Just a couple of days before, on July 13th 1852, the shareholders of the South Devon Railway had accepted a recommendation that they lease the Tavistock line and its intended branch line from the start. This proposal was to become law on July 12th 1858 in a miscellaneous South Devon Railway Act. 
Its first attempt to gain Parliamentary approval, in 1853, was thrown out, largely because the Government was undecided over the merits of the broad- versus narrow-gauge. A second attempt was made in the following session, 1854, when the Government, to cover their doubts, added a clause to the effect that if the narrow-gauge ever wanted to connect with the South Devon and Tavistock Railway, then it must be allowed to do so. The Company did not like this very much and considered opposing the move but having spent so much time and money on the Bill so far, they decided to accept the clause. As a result, the Bill finally received its Royal Assent on July 24th 1854. 
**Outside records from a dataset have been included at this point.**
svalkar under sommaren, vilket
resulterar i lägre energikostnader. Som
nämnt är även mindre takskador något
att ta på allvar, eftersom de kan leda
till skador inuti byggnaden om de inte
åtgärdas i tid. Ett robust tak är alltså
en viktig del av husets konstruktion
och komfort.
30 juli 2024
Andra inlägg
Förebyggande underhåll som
On June 5th 1856 a new agreement was made with Lord Morley that enabled the South Devon & Tavistock Company to give up the proposal for the branch line to Lee Moor . (This later became the Lee Moor Tramway).
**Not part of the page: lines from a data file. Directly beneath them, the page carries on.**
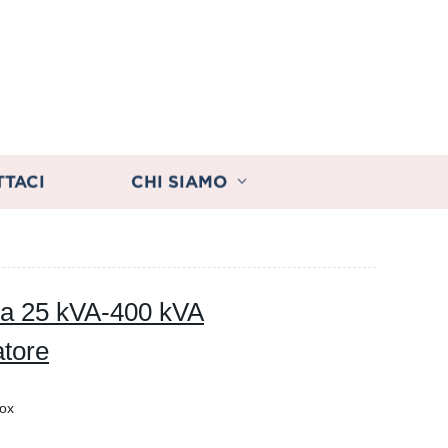
TTACI
CHI SIAMO
 da 25 kVA-400 kVA
atore
Box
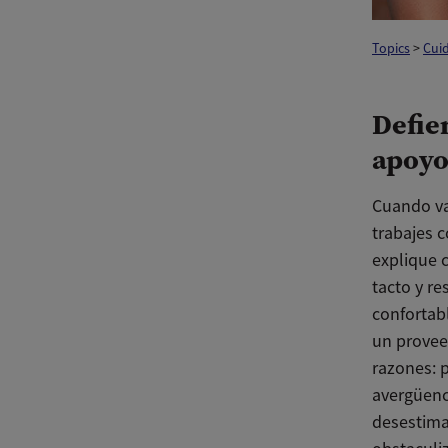
Topics
>
Cuid
Defie
apoyo 
Cuando va
trabajes 
explique c
tacto y re
confortab
un provee
razones: 
avergüence
desestima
Work was slow to begin because of problems raising the full amount of capital but eventually, on Monday August 25th 1856, the first sod was cut on land at Mrs Davey's Farm on Roborough Down. The work proper started on Wednesday September 24th 1856 and progressed with great speed, thanks largely to the co-operation of the local landowners. Unfortunately, their engineer, Mr Bampton, died in 1857 but the Company was pleased to secure the services of Isambard Kingdom Brunel. However, he was much more likely to have been engaged on the more important project of raising the Royal Albert Bridge and it was left to his chief assistant, Mr R P Brereton, and two Assistant Engineers by the names of Grose and Glennie, to oversee the work. 
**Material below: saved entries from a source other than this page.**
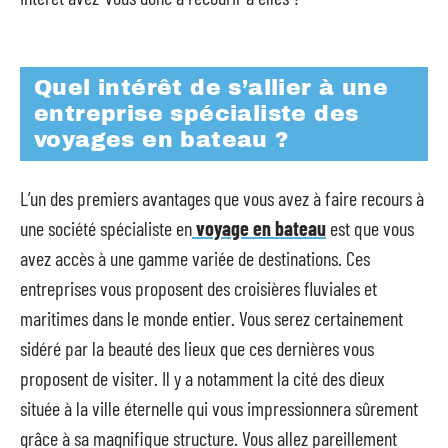
Quel intérêt de s’allier à une
entreprise spécialiste des
voyages en bateau ?
L’un des premiers avantages que vous avez à faire recours à
une société spécialiste en
voyage en bateau
est que vous
avez accès à une gamme variée de destinations. Ces
entreprises vous proposent des croisières fluviales et
maritimes dans le monde entier. Vous serez certainement
sidéré par la beauté des lieux que ces dernières vous
proposent de visiter. Il y a notamment la cité des dieux
située à la ville éternelle qui vous impressionnera sûrement
grâce à sa magnifique structure. Vous allez pareillement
Progress slowed a bit when the workmen encountered problems working the ground for the tunnels at Shaugh and Grenofen. However, the Engineer's Report presented to the Board in August 1857 stated that both the longer tunnels were in progress, with the shafts sunk and the headings driven. Parts of the tunnels had been excavated to their full size. The cuttings were in progress and a large part of the masonry piers for the viaducts had been completed. 
The following August (1858) it was apparently stated by Brunel that the junction with the South Devon Railway was finished and about three miles of track had been laid. Unfavourable winter weather added more time to the construction but in early June 1859 Brunel himself travelled over the line and found it to his satisfaction. 
The official opening of the South Devon & Tavistock Railway took place on Wednesday June 21st 1859. Stations were provided at Bickleigh, Horrabridge and Tavistock, all of which opened to traffic on Thursday June 22nd 1859. 
On Monday June 30th 1862 the Royal Assent was given to the Launceston & South Devon Railway Act. 
The northern section of the Branch, between Tavistock and Launceston, in Cornwall, was officially opened on Thursday June 1st 1865, although public services did not begin until Saturday July 1st. It, too, was worked by the South Devon Railway. Intermediate stations were opened that day at Mary Tavy & Blackdown, Lydford, Coryton, and Lifton. 
By authority of the South Devon Railway Act 1865, which received the Royal Assent on July 5th 1865, the South Devon & Tavistock Railway was amalgamated with the South Devon Railway. The last meeting of the Company was held on August 31st 1865. 
The Launceston & South Devon Railway was not amalgamated with the South Devon Railway until June 24th 1869.
The line thus became the South Devon Railway Launceston Branch.